I’d like to think that I’m pretty good at showing and sharing God’s love with others. I’ve been raised to put others before me, and that was very well modeled for me by my dad and grandparents.
Yesterday, it came to my attention that I have been very, very selfish. It’s been about “how does this affect me? what does this mean for me and my life?” Because I was so focused on me, I have neglected to see the bigger picture. Because of my selfishness, I have neglected to put other’s needs before mine.
I’ve spent a good portion of last night and today processing this… the world tells me that I need to take care of me–make sure no one takes advantage of me, make sure I get credit for what I’ve done, make sure I protect myself, make sure I’m the one that’s in control of my life…

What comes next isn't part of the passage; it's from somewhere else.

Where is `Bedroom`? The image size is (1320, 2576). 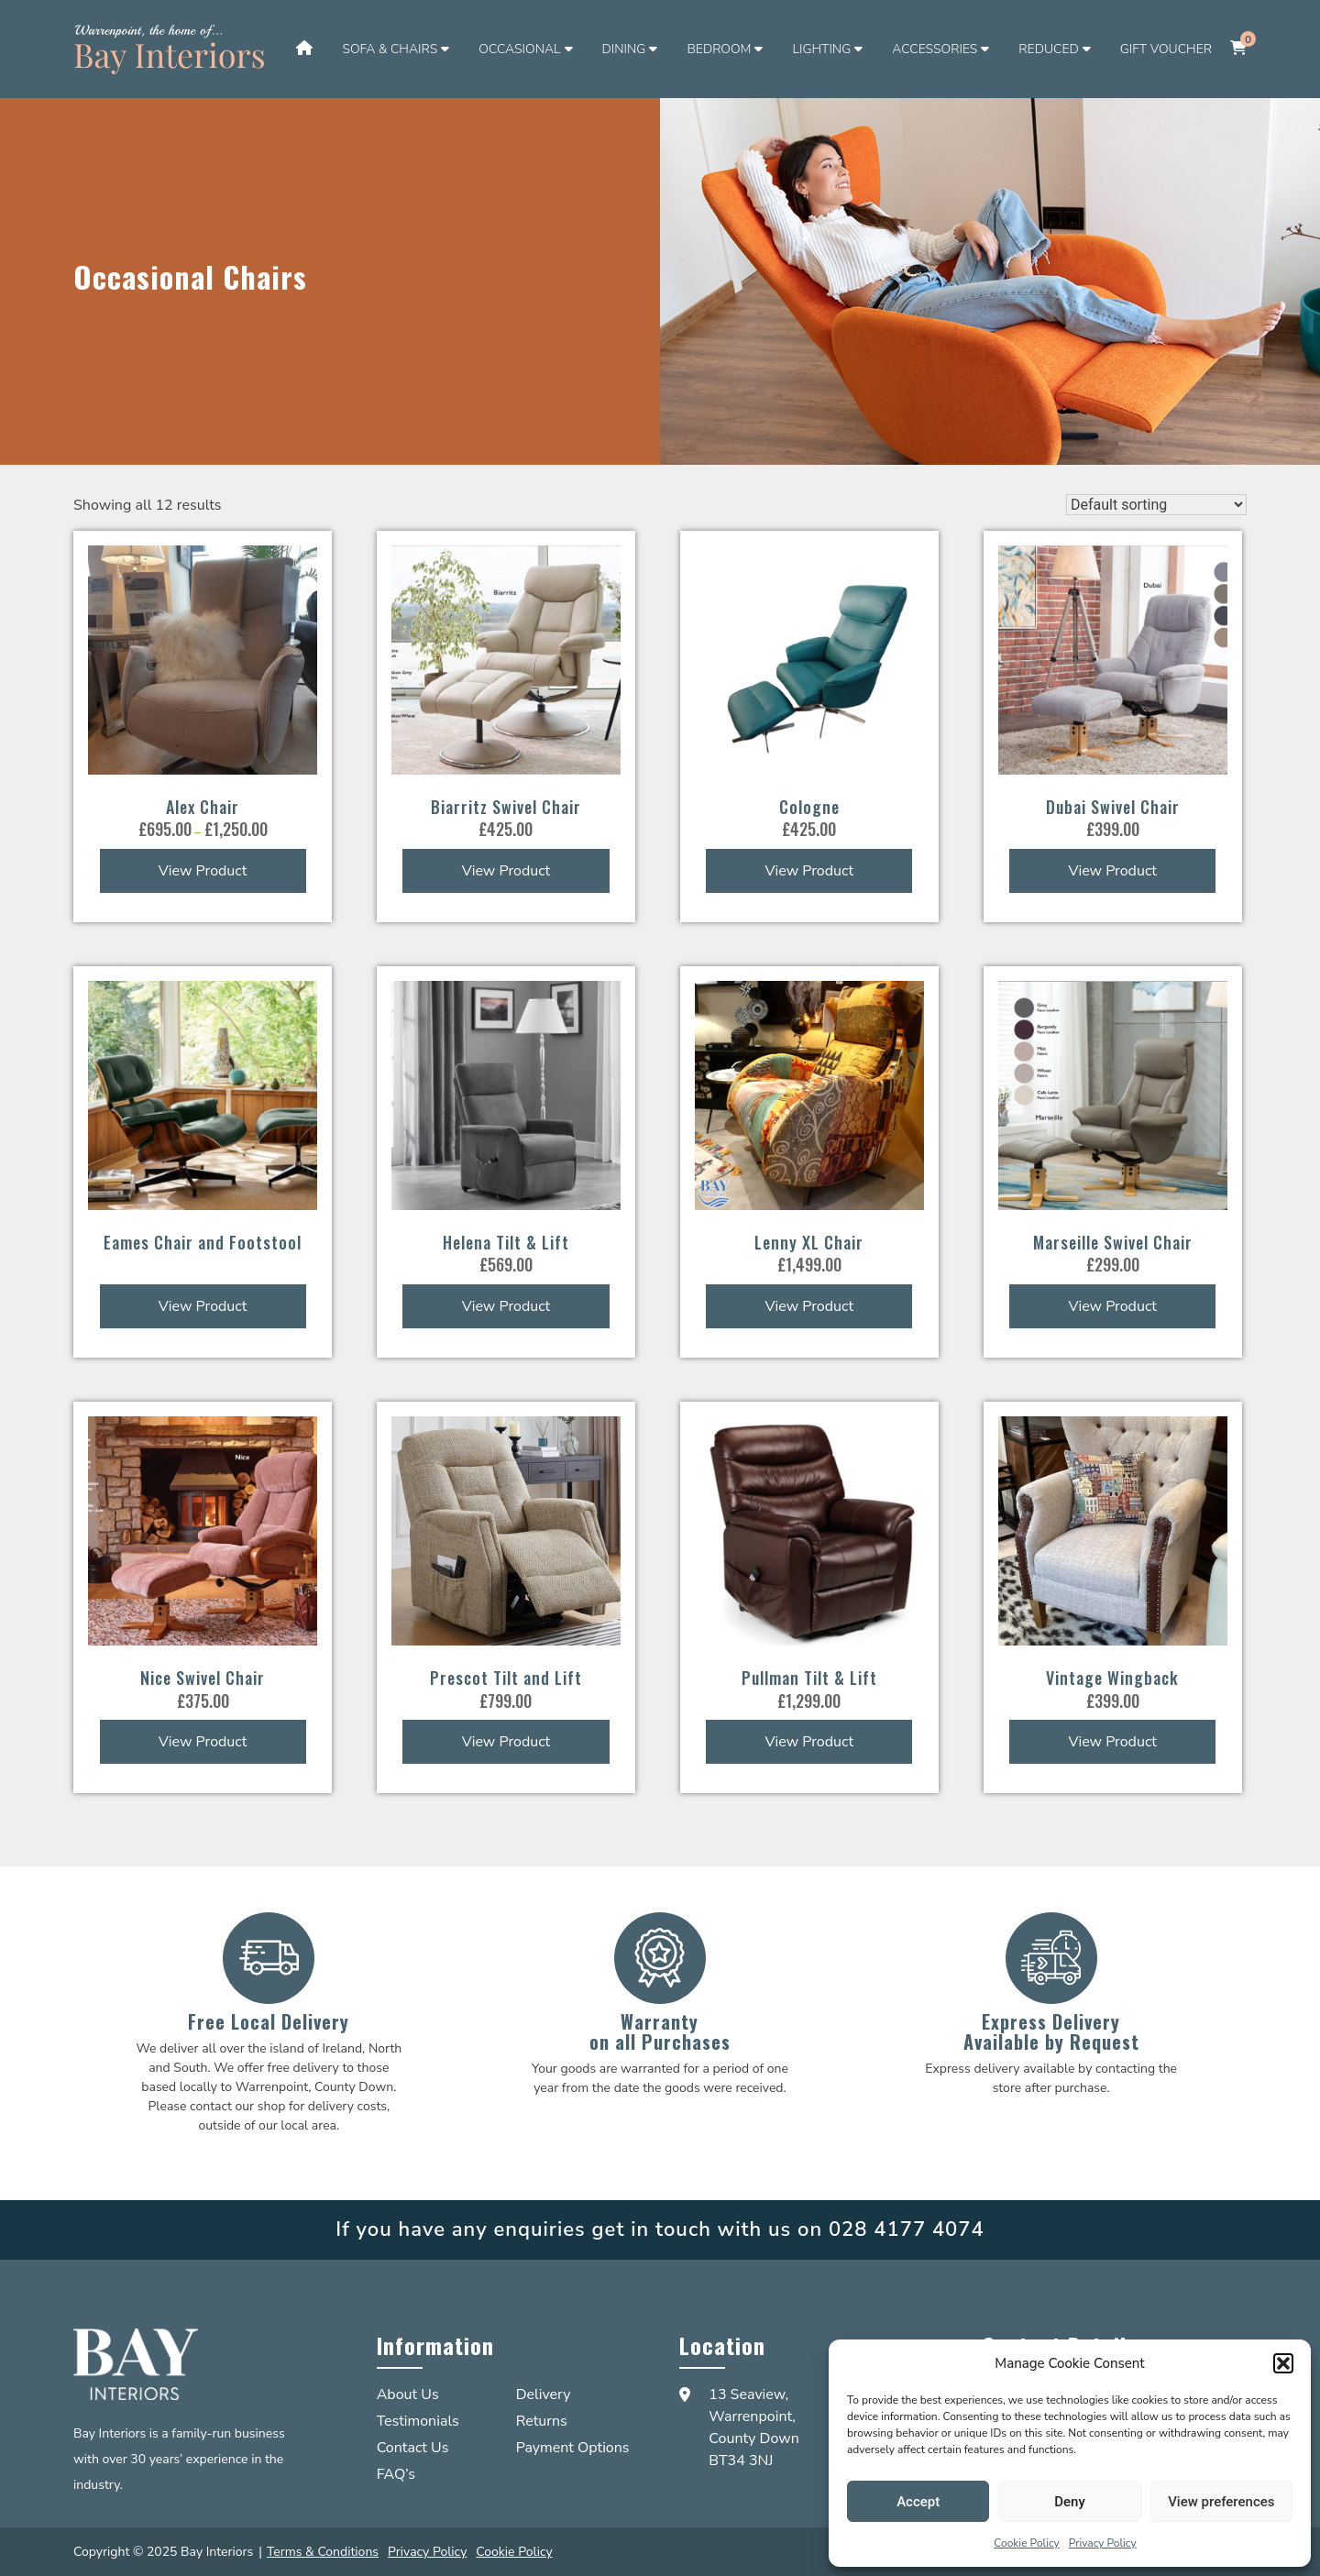 Bedroom is located at coordinates (719, 49).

When my friend gently encouraged and challenged me to be a “secret” agent of God’s love (secret, because it’s more fun that way… and that’s what he tells his kids…), it dawned on me that I’ve been so consumed with me, my needs, my feelings, my life, etc that I have not encouraged nor met the needs of others. All this may sound really vague right now… but I’ve had so much on my mind lately, and I haven’t been able to put them into coherent thought to write them down…
Today, I feel like I’m going to burst out of my chest if I don’t start documenting these thoughts. So hopefully I’ll start sifting through all these thoughts and start making sense out of them enough to articulate into written form. For today, I’ve been re-challenged to be a “secret” agent of God’s love to others rather than thinking of how it affects me first!